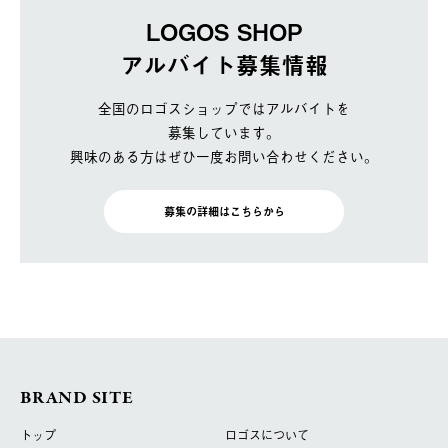
LOGOS SHOP
アルバイト募集情報
全国のロゴスショップではアルバイトを
募集しています。
興味のある方はぜひ一度お問い合わせください。
募集の詳細はこちらから
BRAND SITE
トップ
ロゴスについて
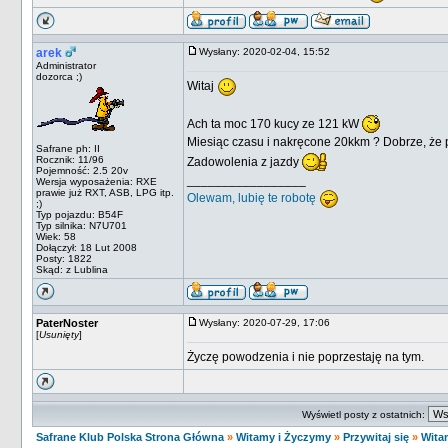
arek
Wysłany: 2020-02-04, 15:52
Administrator
dozorca ;)
Witaj
Ach ta moc 170 kucy ze 121 kW
Miesiąc czasu i nakręcone 20kkm ? Dobrze, że 
Safrane ph: II
Rocznik: 11/96
Zadowolenia z jazdy
Pojemność: 2.5 20v
_________________
Wersja wyposażenia: RXE
prawie już RXT, ASB, LPG itp.
Olewam, lubię te robotę
;)
Typ pojazdu: B54F
Typ silnika: N7U701
Wiek: 58
Dołączył: 18 Lut 2008
Posty: 1822
Skąd: z Lublina
PaterNoster
Wysłany: 2020-07-29, 17:06
[
Usunięty
]
Życzę powodzenia i nie poprzestaję na tym.
Wyświetl posty z ostatnich:
Safrane Klub Polska Strona Główna
»
Witamy i Życzymy
»
Przywitaj się
»
Wita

### Exercise prompt:
Go through the entries. Report every line that contains the word "Safrane".

### Answer below:
Safrane ph: II
Safrane Klub Polska Strona Główna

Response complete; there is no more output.